Raghunathan Trivellore, Ghosh Kaushik, Rosen Allison, Imbriano Paul, Stewart Susan, Bondarenko Irina, Messer Kassandra, Berglund Patricia, Shaffer James, Cutler David
Department of Biostatistics, 1415 Washington Heights, University of Michigan, Ann Arbor, MI 48109; Survey Research Center, Institute for Social Research, 426 Thompson Street, Ann Arbor, MI 48106.
National Bureau of Economic Research (NBER), 1050 Massachusetts Ave, Cambridge, MA 02138.
J Surv Stat Methodol. 2020 Jun;9(3):598-625. doi: 10.1093/jssam/smz047. Epub 2020 Mar 20.
Information about an extensive set of health conditions on a well-defined sample of subjects is essential for assessing population health, gauging the impact of various policies, modeling costs, and studying health disparities.
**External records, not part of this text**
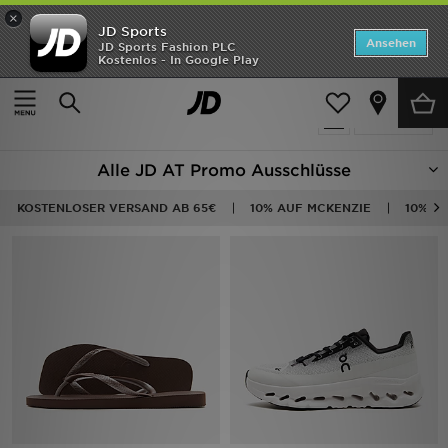
×
JD Sports
Startseite
Ansehen
JD Sports Fashion PLC
Kostenlos - In Google Play
Startseite
Code Exclusions
ANGEBOTE
229 Produkte
verfeinern
Marken
Alle JD AT Promo Ausschlüsse
Neuheiten
KOSTENLOSER VERSAND AB 65€
10% AUF MCKENZIE
10% A
Herren
Damen
Kinder
Bestsellers
JD Exklusives
Fußball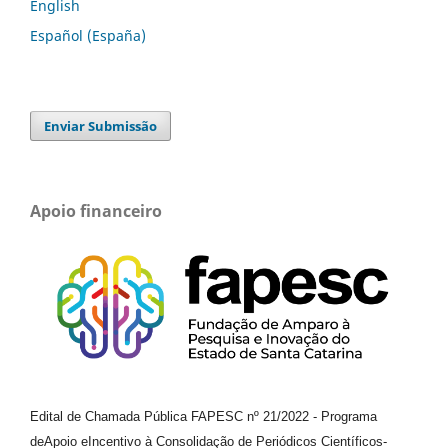
English
Español (España)
Enviar Submissão
Apoio financeiro
Edital de Chamada Pública FAPESC nº 21/2022
-
Programa
de
Apoio e
Incentivo à Consolidação de Periódicos
Científicos
-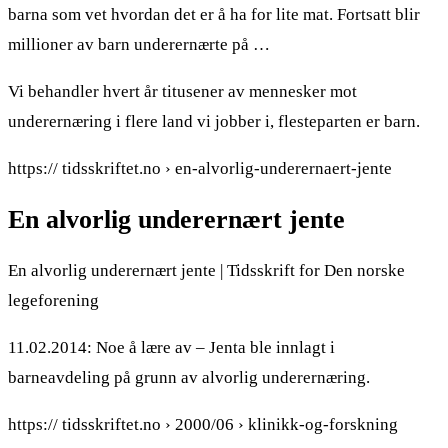
barna som vet hvordan det er å ha for lite mat. Fortsatt blir
millioner av barn underernærte på …
Vi behandler hvert år titusener av mennesker mot
underernæring i flere land vi jobber i, flesteparten er barn.
https:// tidsskriftet.no › en-alvorlig-underernaert-jente
En alvorlig underernært jente
En alvorlig underernært jente | Tidsskrift for Den norske
legeforening
11.02.2014: Noe å lære av – Jenta ble innlagt i
barneavdeling på grunn av alvorlig underernæring.
https:// tidsskriftet.no › 2000/06 › klinikk-og-forskning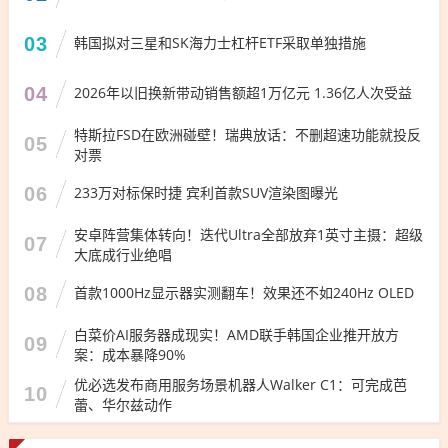
03
韩国拟对三星和SK海力士杠杆ETF采取单独措施
04
2026年以旧换新带动销售额超1万亿元 1.36亿人次受益
特斯拉FSD在欧洲碰壁！瑞典放话：不删超速功能就投反
05
对票
06
233万对标保时捷 宾利首款SUV渲染图曝光
安卓阵营集体转向！迭代Ultra全部放弃1英寸主摄：超级
07
大底成行业绝唱
08
首款1000Hz显示器实测翻车！效果还不如240Hz OLED
白菜价AI服务器成现实！AMD联手韩国企业推开放方
09
案：成本暴降90%
优必选发布商用服务场景机器人Walker C1：可完成芭
10
蕾、华尔兹动作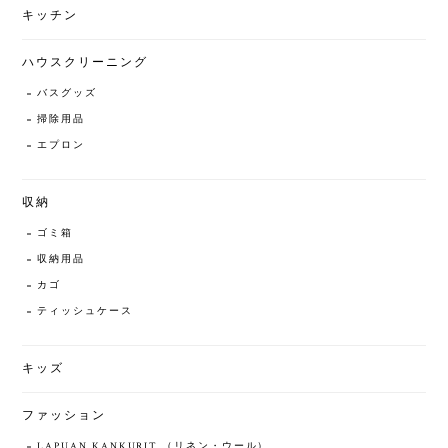
キッチン
ハウスクリーニング
バスグッズ
掃除用品
エプロン
収納
ゴミ箱
収納用品
カゴ
ティッシュケース
キッズ
ファッション
LAPUAN KANKURIT （リネン・ウール）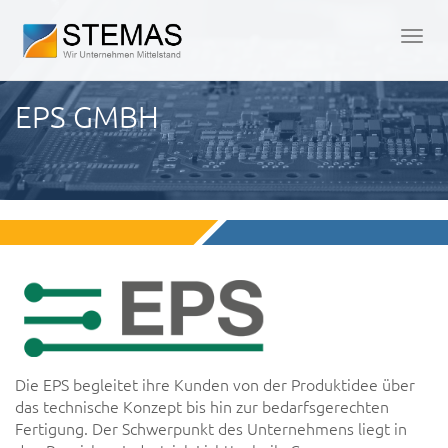
Men
öffn
EPS GMBH
Die EPS begleitet ihre Kunden von der Produktidee über
das technische Konzept bis hin zur bedarfsgerechten
Fertigung. Der Schwerpunkt des Unternehmens liegt in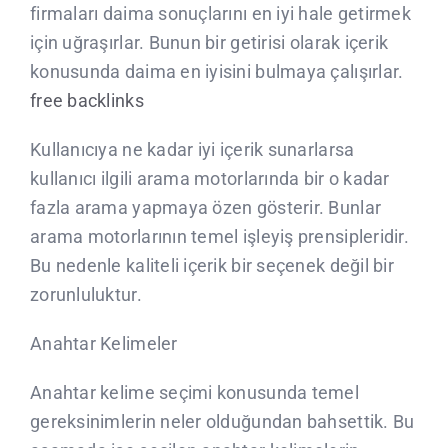
firmaları daima sonuçlarını en iyi hale getirmek
için uğraşırlar. Bunun bir getirisi olarak içerik
konusunda daima en iyisini bulmaya çalışırlar.
free backlinks
Kullanıcıya ne kadar iyi içerik sunarlarsa
kullanıcı ilgili arama motorlarında bir o kadar
fazla arama yapmaya özen gösterir. Bunlar
arama motorlarının temel işleyiş prensipleridir.
Bu nedenle kaliteli içerik bir seçenek değil bir
zorunluluktur.
Anahtar Kelimeler
Anahtar kelime seçimi konusunda temel
gereksinimlerin neler olduğundan bahsettik. Bu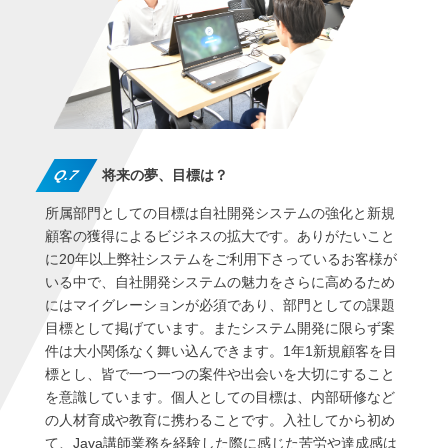
Q.7
将来の夢、目標は？
所属部門としての目標は自社開発システムの強化と新規
顧客の獲得によるビジネスの拡大です。ありがたいこと
に20年以上弊社システムをご利用下さっているお客様が
いる中で、自社開発システムの魅力をさらに高めるため
にはマイグレーションが必須であり、部門としての課題
目標として掲げています。またシステム開発に限らず案
件は大小関係なく舞い込んできます。1年1新規顧客を目
標とし、皆で一つ一つの案件や出会いを大切にすること
を意識しています。個人としての目標は、内部研修など
の人材育成や教育に携わることです。入社してから初め
て、Java講師業務を経験した際に感じた苦労や達成感は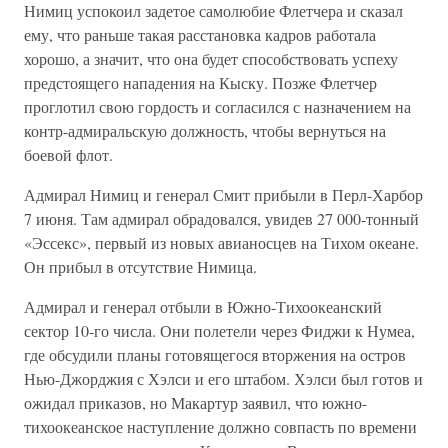
Нимиц успокоил задетое самолюбие Флетчера и сказал
ему, что раньше такая расстановка кадров работала
хорошо, а значит, что она будет способствовать успеху
предстоящего нападения на Кыску. Позже Флетчер
проглотил свою гордость и согласился с назначением на
контр-адмиральскую должность, чтобы вернуться на
боевой флот.
Адмирал Нимиц и генерал Смит прибыли в Перл-Харбор
7 июня. Там адмирал обрадовался, увидев 27 000-тонный
«Эссекс», первый из новых авианосцев на Тихом океане.
Он прибыл в отсутствие Нимица.
Адмирал и генерал отбыли в Южно-Тихоокеанский
сектор 10-го числа. Они полетели через Фиджи к Нумеа,
где обсудили планы готовящегося вторжения на остров
Нью-Джорджия с Хэлси и его штабом. Хэлси был готов и
ожидал приказов, но Макартур заявил, что южно-
тихоокеанское наступление должно совпасть по времени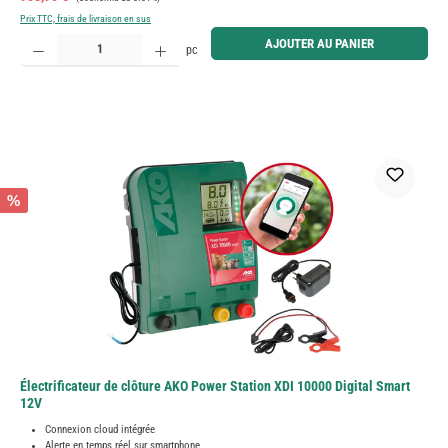
Prix TTC, frais de livraison en sus
Quantité de produit : Entrez la quantité souhaitée ou utilisez les boutons pour augmenter ou diminue
AJOUTER AU PANIER
pc
%
Électrificateur de clôture AKO Power Station XDI 10000 Digital Smart
12V
Connexion cloud intégrée
Alerte en temps réel sur smartphone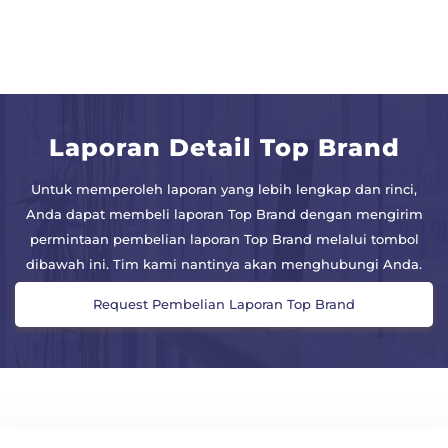
Laporan Detail Top Brand
Untuk memperoleh laporan yang lebih lengkap dan rinci,
Anda dapat membeli laporan Top Brand dengan mengirim
permintaan pembelian laporan Top Brand melalui tombol
dibawah ini. Tim kami nantinya akan menghubungi Anda.
Request Pembelian Laporan Top Brand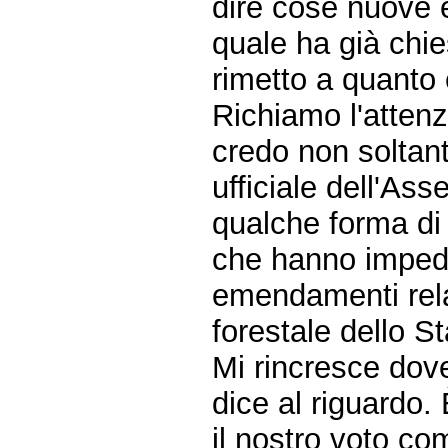
dire cose nuove e,
quale ha già chie
rimetto a quanto 
Richiamo l'attenzi
credo non soltan
ufficiale dell'A
qualche forma di
che hanno impedi
emendamenti relat
forestale dello St
Mi rincresce dove
dice al riguardo.
il nostro voto com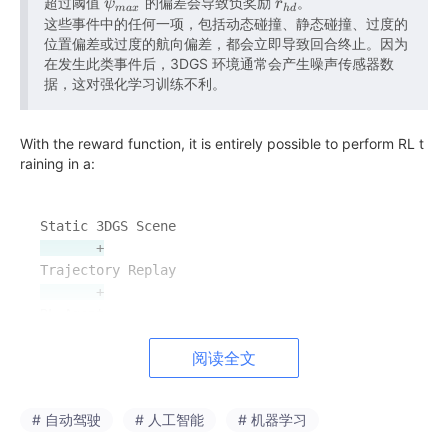
t
ψ
d
e
r
x
超过阈值
的偏差会导致负奖励
。
ψ
r
ma
x
h
d
这些事件中的任何一项，包括动态碰撞、静态碰撞、过度的
\psi_t
m
r_{pd}
x
h
d_{max}
位置偏差或过度的航向偏差，都会立即导致回合终止。因为
a
p
d
在发生此类事件后，3DGS 环境通常会产生噪声传感器数
x
e
r_{hd}
据，这对强化学习训练不利。
\psi_{max}
r
t
\psi_{expert}
With the reward function, it is entirely possible to perform RL t
raining in a:
       +
       +
阅读全文
framework.
However, it is important to understand
# 自动驾驶
# 人工智能
# 机器学习
what kind of RL proble
m you are actually solving
.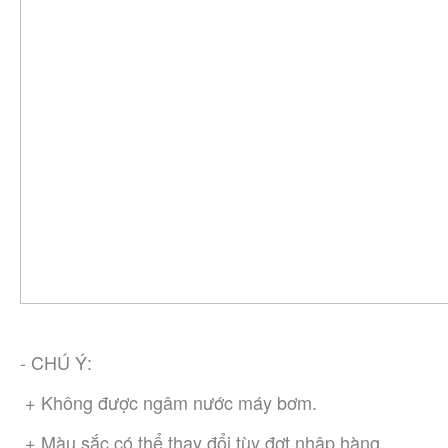
- CHÚ Ý:
 + Không được ngâm nước máy bơm.
 + Màu sắc có thể thay đổi tùy đợt nhập hàng.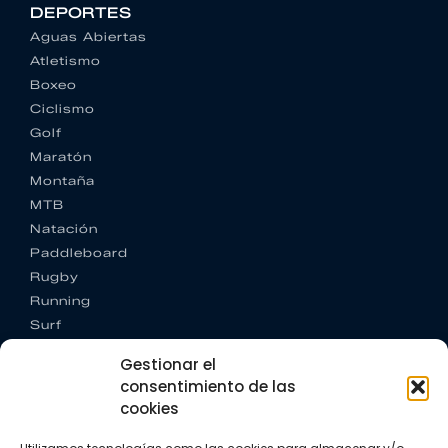
DEPORTES
Aguas Abiertas
Atletismo
Boxeo
Ciclismo
Golf
Maratón
Montaña
MTB
Natación
Paddleboard
Rugby
Running
Surf
Trail running
Gestionar el
Triatlón
consentimiento de las
cookies
CONTACTO
+34 922 303 191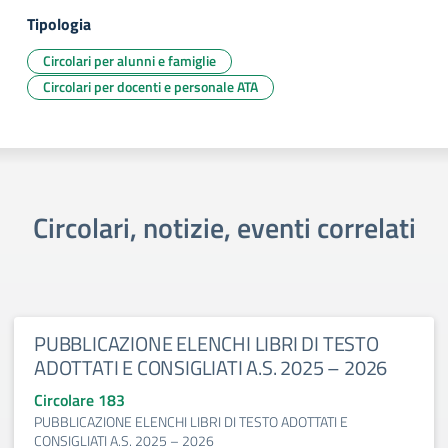
Tipologia
Circolari per alunni e famiglie
Circolari per docenti e personale ATA
Circolari, notizie, eventi correlati
PUBBLICAZIONE ELENCHI LIBRI DI TESTO
ADOTTATI E CONSIGLIATI A.S. 2025 – 2026
Circolare 183
PUBBLICAZIONE ELENCHI LIBRI DI TESTO ADOTTATI E
CONSIGLIATI A.S. 2025 – 2026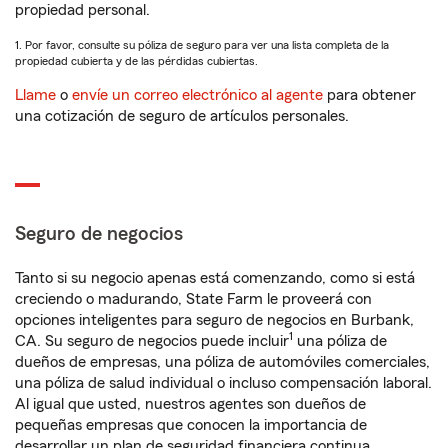
propiedad personal.
1. Por favor, consulte su póliza de seguro para ver una lista completa de la
propiedad cubierta y de las pérdidas cubiertas.
Llame
o
envíe un correo electrónico al agente
para obtener
una cotización de seguro de artículos personales.
Seguro de negocios
Tanto si su negocio apenas está comenzando, como si está
creciendo o madurando, State Farm le proveerá con
opciones inteligentes para seguro de negocios en Burbank,
1
CA. Su seguro de negocios puede incluir
una póliza de
dueños de empresas, una póliza de automóviles comerciales,
una póliza de salud individual o incluso compensación laboral.
Al igual que usted, nuestros agentes son dueños de
pequeñas empresas que conocen la importancia de
desarrollar un plan de seguridad financiera continua.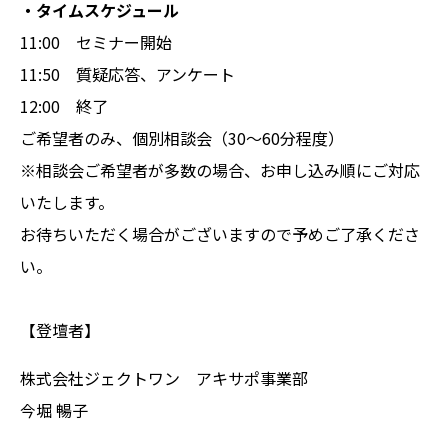
・タイムスケジュール
11:00 セミナー開始
11:50 質疑応答、アンケート
12:00 終了
ご希望者のみ、個別相談会（30～60分程度）
※相談会ご希望者が多数の場合、お申し込み順にご対応
いたします。
お待ちいただく場合がございますので予めご了承くださ
い。
【登壇者】
株式会社ジェクトワン アキサポ事業部
今堀 暢子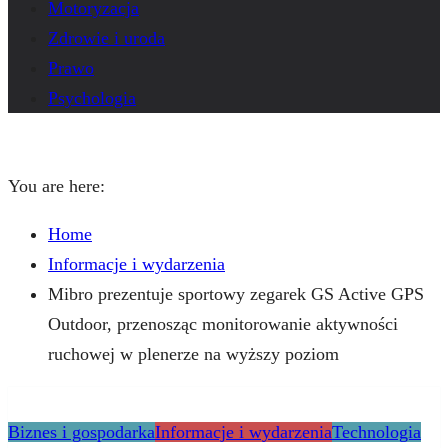
Motoryzacja
Zdrowie i uroda
Prawo
Psychologia
You are here:
Home
Informacje i wydarzenia
Mibro prezentuje sportowy zegarek GS Active GPS
Outdoor, przenosząc monitorowanie aktywności
ruchowej w plenerze na wyższy poziom
Biznes i gospodarka
Informacje i wydarzenia
Technologia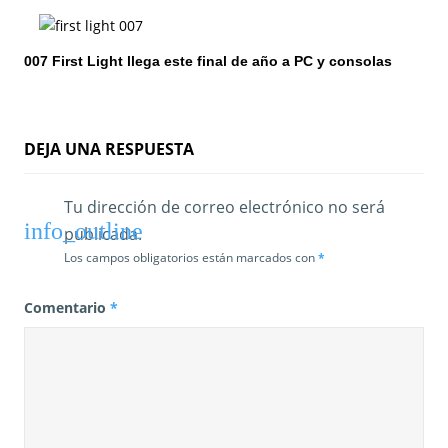
t
007 First Light llega este final de año a PC y consolas
r
a
d
DEJA UNA RESPUESTA
a
Tu dirección de correo electrónico no será
s
publicada.
Los campos obligatorios están marcados con
*
Comentario
*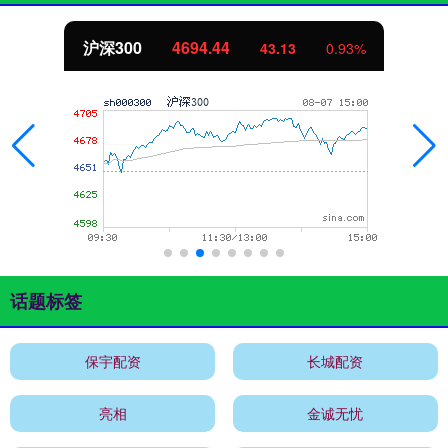
沪深300
4694.44
43.13
0.93%
话题标签
保宇配资
长城配资
亮相
金诚无忧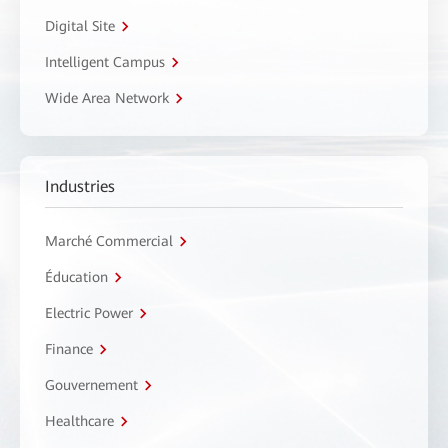
Digital Site
Intelligent Campus
Wide Area Network
Industries
Marché Commercial
Éducation
Electric Power
Finance
Gouvernement
Healthcare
Unfortunately, there is no single data source that provides accurate information about health conditions. We combine information from several administrative and survey data sets to obtain model-based dummy variables for 107 health conditions (diseases, preventive measures, and screening for diseases) for elderly (age 65 and older) subjects in the Medicare Current Beneficiary Survey (MCBS) over the fourteen-year period, 1999-2012. The MCBS has prevalence of diseases assessed based on Medicare claims and provides detailed information on all health conditions but is prone to underestimation bias. The National Health and Nutrition Examination Survey (NHANES), on the other hand, collects self-reports and physical/laboratory measures only for a subset of the 107 health conditions. Neither source provides complete information, but we use them together to derive model-based corrected dummy variables in MCBS for the full range of existing health conditions using a missing data and measurement error model framework. We create multiply imputed dummy variables and use them to construct the prevalence rate and trend estimates. The broader goal, however, is to use these corrected or modeled dummy variables for a multitude of policy analysis, cost modeling, and analysis of other relationships either using them as predictors or as outcome variables.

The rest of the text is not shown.